- Work instructions
Across all the records below, how many lines contain "запыты"? Respond with only the number.

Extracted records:
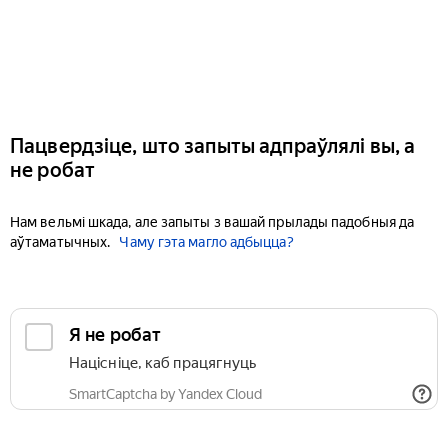
Пацвердзіце, што запыты адпраўлялі вы, а
не робат
Нам вельмі шкада, але запыты з вашай прылады падобныя да
аўтаматычных.
Чаму гэта магло адбыцца?
Я не робат
Націсніце, каб працягнуць
SmartCaptcha by Yandex Cloud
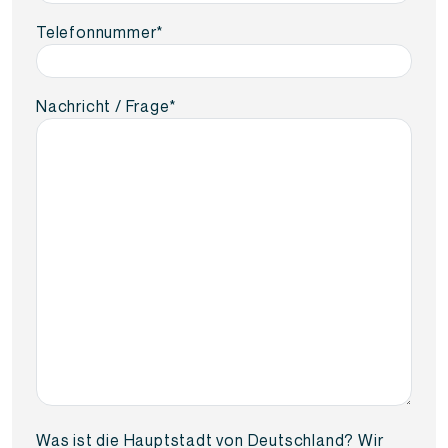
Telefonnummer
*
Nachricht / Frage
*
Was ist die Hauptstadt von Deutschland? Wir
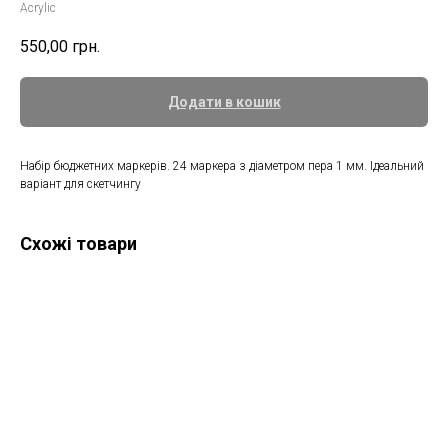
Acrylic
550,00
грн.
Додати в кошик
Набір бюджетних маркерів. 24 маркера з діаметром пера 1 мм. Ідеальний
варіант для скетчингу
Схожі товари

- Result
2